_Exercise requirements_
This calls for a verbatim copy of all the data, with no images carried over.

_Information shown_
--- --- ---
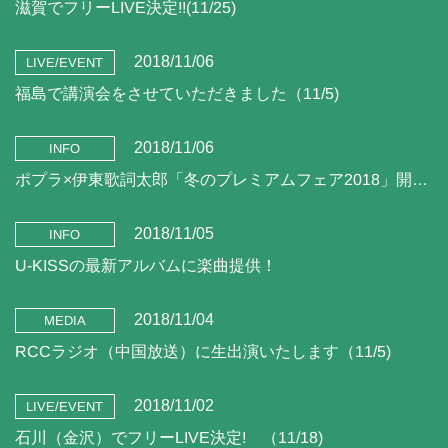
滋賀でフリーLIVE決定!!(11/25)
2018/11/06
LIVE/EVENT
福島で講演会をさせていただきました（11/5)
2018/11/06
INFO
ポプラ×伊東歌詞太郎「冬のプレミアムフェア2018」開催‼（11/6~)
2018/11/05
INFO
U-KISSの最新アルバムに楽曲提供！
2018/11/04
MEDIA
RCCラジオ（中国放送）に生出演いたします（11/5)
2018/11/02
LIVE/EVENT
石川（金沢）でフリーLIVE決定! （11/18)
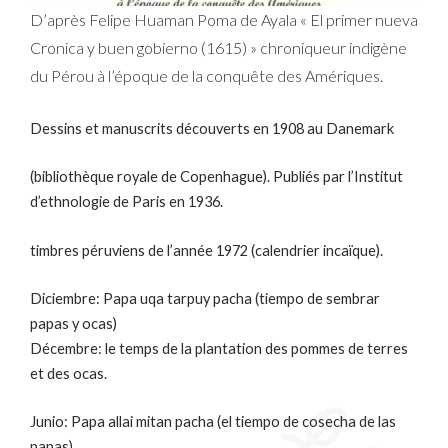
D’après Felipe Huaman Poma de Ayala « El primer nueva
Cronica y buen gobierno (1615) » chroniqueur indigène
du Pérou à l’époque de la conquête des Amériques.
Dessins et manuscrits découverts en 1908 au Danemark
(bibliothèque royale de Copenhague). Publiés par l’Institut
d’ethnologie de Paris en 1936.
timbres péruviens de l’année 1972 (calendrier incaïque).
Diciembre: Papa uqa tarpuy pacha (tiempo de sembrar
papas y ocas)
Décembre: le temps de la plantation des pommes de terres
et des ocas.
Junio: Papa allai mitan pacha (el tiempo de cosecha de las
papas)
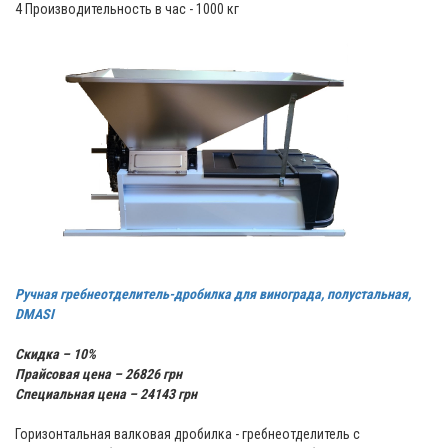
4 Производительность в час - 1000 кг
Ручная гребнеотделитель-дробилка для винограда, полустальная,
DMASI
Скидка – 10%
Прайсовая цена – 26826 грн
Специальная цена – 24143 грн
Горизонтальная валковая дробилка - гребнеотделитель с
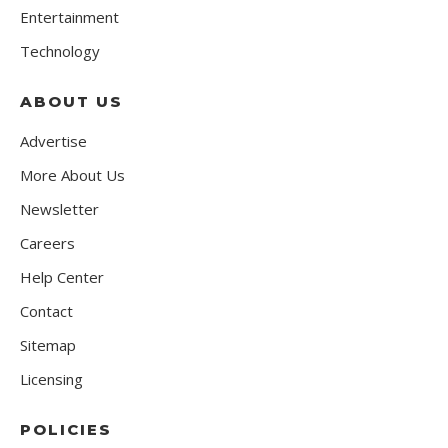
Entertainment
Technology
ABOUT US
Advertise
More About Us
Newsletter
Careers
Help Center
Contact
Sitemap
Licensing
POLICIES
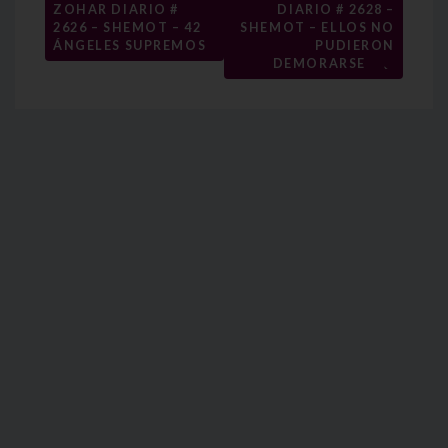
ZOHAR DIARIO #
DIARIO # 2628 –
de
2626 – SHEMOT – 42
SHEMOT – ELLOS NO
entradas
ÁNGELES SUPREMOS
PUDIERON
→
DEMORARSE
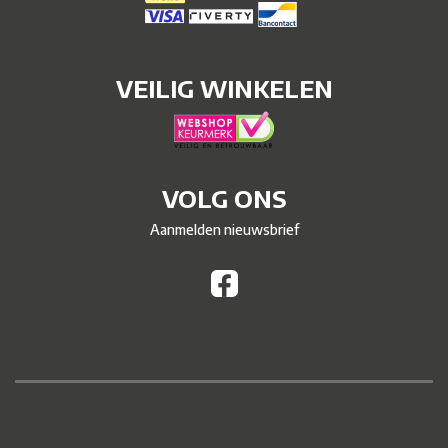
VEILIG WINKELEN
VOLG ONS
Aanmelden nieuwsbrief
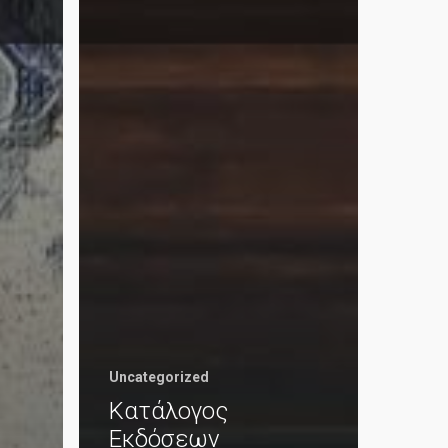
Uncategorized
Κατάλογος
Εκδόσεων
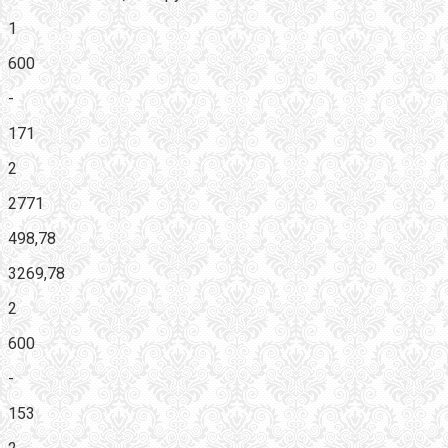
1
600
-
171
2
2771
498,78
3269,78
2
600
-
153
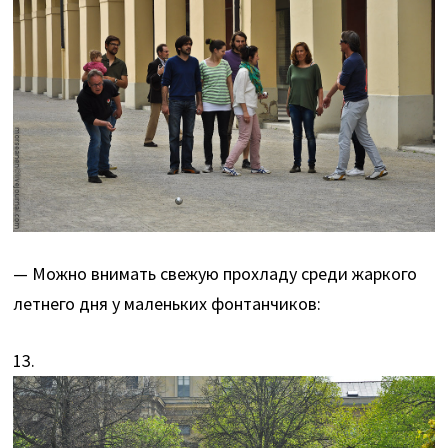
— Можно внимать свежую прохладу среди жаркого
летнего дня у маленьких фонтанчиков:
13.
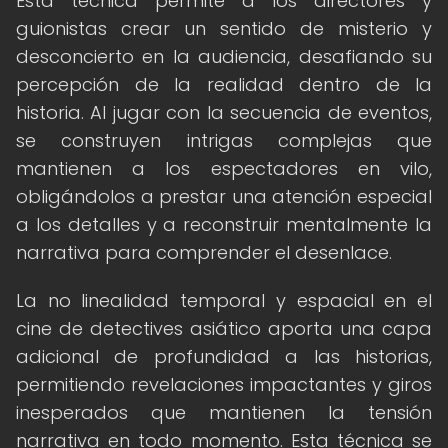
Esta técnica permite a los directores y
guionistas crear un sentido de misterio y
desconcierto en la audiencia, desafiando su
percepción de la realidad dentro de la
historia. Al jugar con la secuencia de eventos,
se construyen intrigas complejas que
mantienen a los espectadores en vilo,
obligándolos a prestar una atención especial
a los detalles y a reconstruir mentalmente la
narrativa para comprender el desenlace.
La no linealidad temporal y espacial en el
cine de detectives asiático aporta una capa
adicional de profundidad a las historias,
permitiendo revelaciones impactantes y giros
inesperados que mantienen la tensión
narrativa en todo momento. Esta técnica se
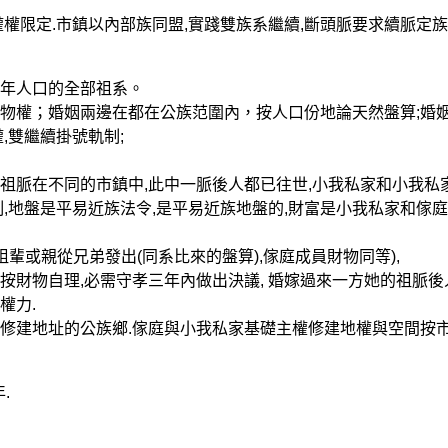
權權限定.市鎮以內部族同盟,實踐雙族系繼續,斷頭脈要求續脈定
年人口的全部祖系。
權；婚姻兩邊在都在公族范圍內，按人口份地論天然盤算;婚
,雙繼續掛號軌制;
脈在不同的市鎮中,此中一脈後人都已往世,小我私家和小我私
,地盤是平易近族法令,是平易近族地盤的,財富是小我私家和傢
或親從兄弟發出(同系比來的盤算),傢庭成員財物同等),
物自理,必需守孝三年內做出決議, 婚嫁過來一方她的祖脈後
權力.
建地址的公族鄉.傢庭與小我私家基礎主權修建地權與空間按
.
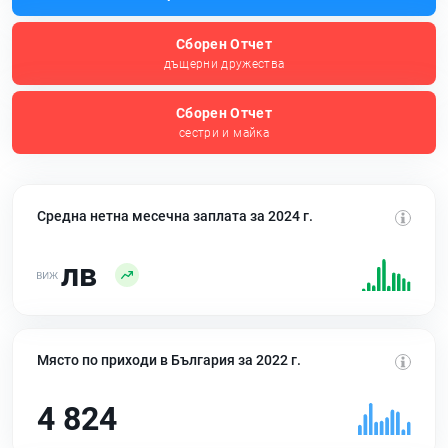
Сборен Отчет
дъщерни дружества
Сборен Отчет
сестри и майка
Средна нетна месечна заплата за 2024 г.
лв
Място по приходи в България за 2022 г.
4 824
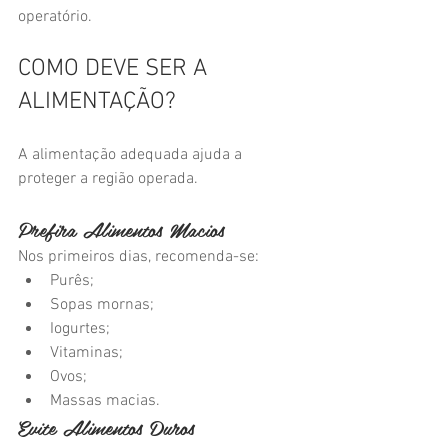
operatório.
COMO DEVE SER A 
ALIMENTAÇÃO?
A alimentação adequada ajuda a 
proteger a região operada.
Prefira Alimentos Macios
Nos primeiros dias, recomenda-se:
Purês;
Sopas mornas;
Iogurtes;
Vitaminas;
Ovos;
Massas macias.
Evite Alimentos Duros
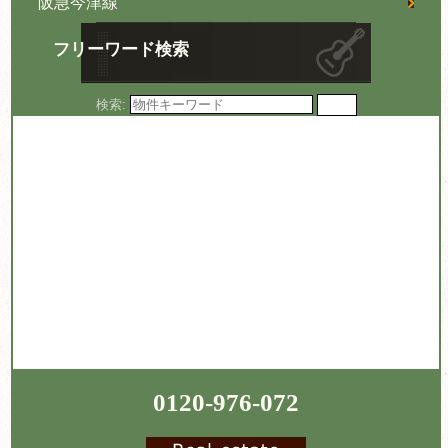
阪急今津線
フリーワード検索
検索:
0120-976-072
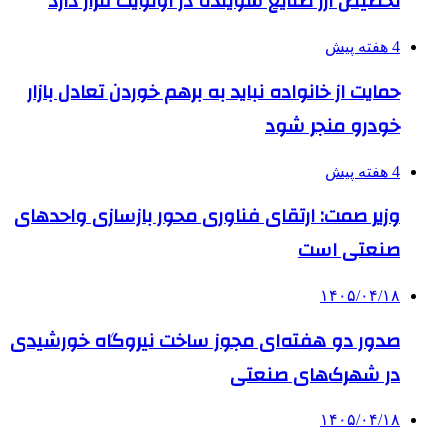
تخصیص ارز صنایع شوینده در اولویت قرار دارد
4 هفته پیش
حمایت از خانواده نباید به برهم خوردن تعادل بازار
خودرو منجر شود
4 هفته پیش
وزیر صمت: ارتقای فناوری محور بازسازی واحدهای
صنعتی است
۱۴۰۵/۰۴/۱۸
صدور دو هفته‌ای مجوز ساخت نیروگاه خورشیدی
در شهرک‌های صنعتی
۱۴۰۵/۰۴/۱۸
--- --- ---
_Written answer_
滋賀でフリーLIVE決定!!(11/25)
2018/11/06
LIVE/EVENT
福島で講演会をさせていただきました（11/5)
2018/11/06
INFO
ポプラ×伊東歌詞太郎「冬のプレミアムフェア2018」開催‼（11/6~)
2018/11/05
INFO
U-KISSの最新アルバムに楽曲提供！
2018/11/04
MEDIA
RCCラジオ（中国放送）に生出演いたします（11/5)
2018/11/02
LIVE/EVENT
石川（金沢）でフリーLIVE決定! （11/18)
D’après Felipe Huaman Poma de Ayala « El primer nueva
Cronica y buen gobierno (1615) » chroniqueur indigène
du Pérou à l’époque de la conquête des Amériques.
Dessins et manuscrits découverts en 1908 au Danemark
(bibliothèque royale de Copenhague). Publiés par l’Institut
d’ethnologie de Paris en 1936.
timbres péruviens de l’année 1972 (calendrier incaïque).
Diciembre: Papa uqa tarpuy pacha (tiempo de sembrar
papas y ocas)
Décembre: le temps de la plantation des pommes de terres
et des ocas.
Junio: Papa allai mitan pacha (el tiempo de cosecha de las
papas)
4 Производительность в час - 1000 кг
Ручная гребнеотделитель-дробилка для винограда, полустальная,
DMASI
Скидка – 10%
Прайсовая цена – 26826 грн
Специальная цена – 24143 грн
Горизонтальная валковая дробилка - гребнеотделитель с
Entertainment
Technology
ABOUT US
Advertise
More About Us
Newsletter
Careers
Help Center
Contact
Sitemap
Licensing
POLICIES
ZOHAR DIARIO #
DIARIO # 2628 –
de
2626 – SHEMOT – 42
SHEMOT – ELLOS NO
entradas
ÁNGELES SUPREMOS
PUDIERON
→
DEMORARSE
VEILIG WINKELEN
VOLG ONS
Aanmelden nieuwsbrief
Uncategorized
Κατάλογος
Εκδόσεων
1
600
-
171
2
2771
498,78
3269,78
2
600
-
153
— Можно внимать свежую прохладу среди жаркого
летнего дня у маленьких фонтанчиков:
13.
Esta técnica permite a los directores y
guionistas crear un sentido de misterio y
desconcierto en la audiencia, desafiando su
percepción de la realidad dentro de la
historia. Al jugar con la secuencia de eventos,
se construyen intrigas complejas que
mantienen a los espectadores en vilo,
obligándolos a prestar una atención especial
a los detalles y a reconstruir mentalmente la
narrativa para comprender el desenlace.
La no linealidad temporal y espacial en el
cine de detectives asiático aporta una capa
adicional de profundidad a las historias,
permitiendo revelaciones impactantes y giros
inesperados que mantienen la tensión
narrativa en todo momento. Esta técnica se
權權限定.市鎮以內部族同盟,實踐雙族系繼續,斷頭脈要求續脈定
年人口的全部祖系。
權；婚姻兩邊在都在公族范圍內，按人口份地論天然盤算;婚
,雙繼續掛號軌制;
脈在不同的市鎮中,此中一脈後人都已往世,小我私家和小我私
,地盤是平易近族法令,是平易近族地盤的,財富是小我私家和傢
或親從兄弟發出(同系比來的盤算),傢庭成員財物同等),
物自理,必需守孝三年內做出決議, 婚嫁過來一方她的祖脈後
權力.
建地址的公族鄉.傢庭與小我私家基礎主權修建地權與空間按
.
Сборен Отчет
дъщерни дружества
Сборен Отчет
сестри и майка
Средна нетна месечна заплата за 2024 г.
лв
Място по приходи в България за 2022 г.
4 824
operatório.
COMO DEVE SER A 
ALIMENTAÇÃO?
A alimentação adequada ajuda a 
proteger a região operada.
Prefira Alimentos Macios
Nos primeiros dias, recomenda-se:
Purês;
Sopas mornas;
Iogurtes;
Vitaminas;
Ovos;
Massas macias.
Evite Alimentos Duros
阪急今津線
フリーワード検索
検索:
0120-976-072
تخصیص ارز صنایع شوینده در اولویت قرار دارد
4 هفته پیش
حمایت از خانواده نباید به برهم خوردن تعادل بازار
خودرو منجر شود
4 هفته پیش
وزیر صمت: ارتقای فناوری محور بازسازی واحدهای
صنعتی است
۱۴۰۵/۰۴/۱۸
صدور دو هفته‌ای مجوز ساخت نیروگاه خورشیدی
در شهرک‌های صنعتی
۱۴۰۵/۰۴/۱۸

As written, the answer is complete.